Dmitri Alperovich: “Aurora is the name of the Russian battleship that fired the first shot... I knew that this event that I was investigating was also a huge deal.” [31:35]
The Motivation: Five Poisons and Internal Control
Central to China’s cyber strategy is the concept of the "Five Poisons," modern equivalents of ancient threats that the Chinese Communist Party (CCP) perceives as existential threats to its control. Jim Lewis of the Center for Strategic and International Studies elaborates on these groups:
Jim Lewis: “The Uyghurs, the Tibetans, the Falun Gong, the pro-democracy movement, and the Taiwanese. It's the concern with the continuity of party leadership.” [17:24]
Targeting these groups, especially the Uyghurs, has driven the CCP to invest heavily in domestic surveillance, turning regions like Xinjiang into dystopian surveillance hubs. Heather Adkins describes the pervasive surveillance infrastructure:
Heather Adkins: “By 2017, they were appearing absolutely everywhere... I counted 250 cameras during a 15-minute subway ride.” [17:24 - 22:25]
This domestic focus on control and suppression has seamlessly extended to global cyber operations, enabling China to export its surveillance tactics overseas.
The Global Expansion of Chinese Surveillance
As China's internal surveillance mechanisms grew more sophisticated, so did its international cyber espionage efforts.
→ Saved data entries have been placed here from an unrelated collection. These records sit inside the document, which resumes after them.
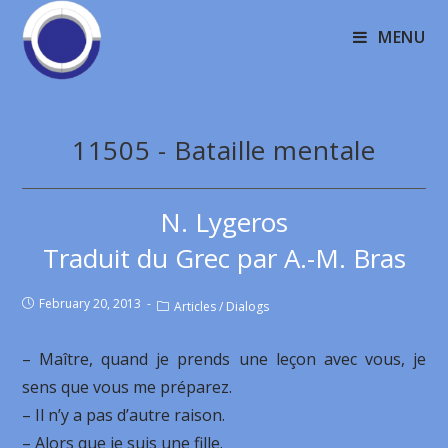
MENU
11505 - Bataille mentale
N. Lygeros
Traduit du Grec par A.-M. Bras
February 20, 2013
Articles
/
Dialogs
– Maître, quand je prends une leçon avec vous, je
sens que vous me préparez.
– Il n’y a pas d’autre raison.
– Alors que je suis une fille.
The breach of Google was just the tip of the iceberg, linking to over 100 other companies across various sectors, including Silicon Valley giants like Adobe and defense contractors like Northrop Grumman.
Jim Lewis: “We had discovered Oz at McAfee, all high tech.” [33:03]
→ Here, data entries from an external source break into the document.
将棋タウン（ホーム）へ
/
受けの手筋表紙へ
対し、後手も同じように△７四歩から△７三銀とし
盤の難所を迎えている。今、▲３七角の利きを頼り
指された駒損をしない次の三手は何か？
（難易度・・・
Long dwell times, sometimes exceeding 400 days, allowed Chinese hackers to deeply infiltrate systems, stealing not just emails but also source code and vulnerability research, creating persistent backdoors for future access.
Impacts and Reactions
The revelation of Operation Aurora forced Google to make a historic decision to go public with the breach, marking the first instance of a major private company disclosing a state-sponsored cyberattack. This bold move was influenced by Sergey Brin, co-founder of Google, who prioritized ethics over business interests in the face of blatant espionage.
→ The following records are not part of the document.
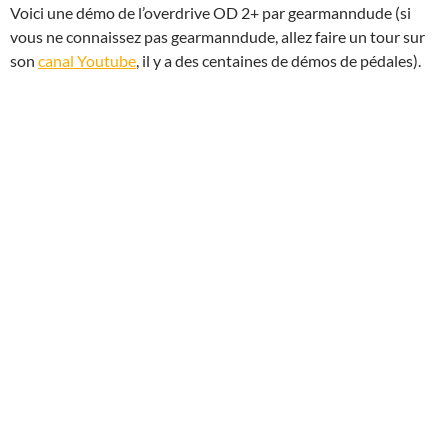
Voici une démo de l’overdrive OD 2+ par gearmanndude (si
vous ne connaissez pas gearmanndude, allez faire un tour sur
son
canal Youtube
, il y a des centaines de démos de pédales).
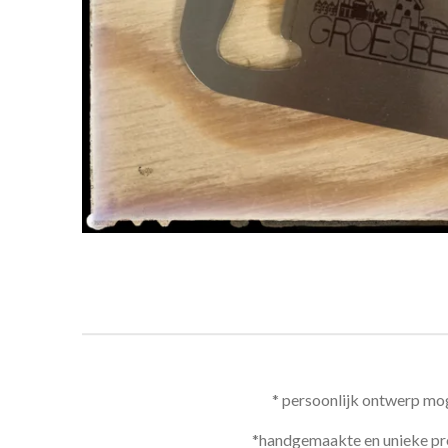
* persoonlijk ontwerp mog
*handgemaakte en unieke p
Paul Moser (New York Times): “Users deserve to know... the suspension of norms.” [36:17]
The disclosure had a ripple effect across the industry, awakening companies to the reality of persistent nation-state threats and challenging previously held assumptions about internet norms.
Conclusion
To Catch a Thief: China’s Rise to Cyber Supremacy Episode 1, "The Five Poisons," provides a comprehensive and gripping account of China’s strategic ascent in cyberspace. Through expert testimonies and detailed analysis, Nicole Perlroth illustrates the profound implications of China’s cyber operations on global security, economic stability, and technological advancement. The episode underscores the urgent need for heightened cyber defenses and international cooperation to counteract the sophisticated and relentless nature of Chinese cyber threats.
Notable Quotes with Timestamps:
Key Takeaways:
To Catch a Thief: China’s Rise to Cyber Supremacy offers a crucial examination of the shadows within cyberspace, revealing the intricate web of cyber espionage that threatens global stability and security.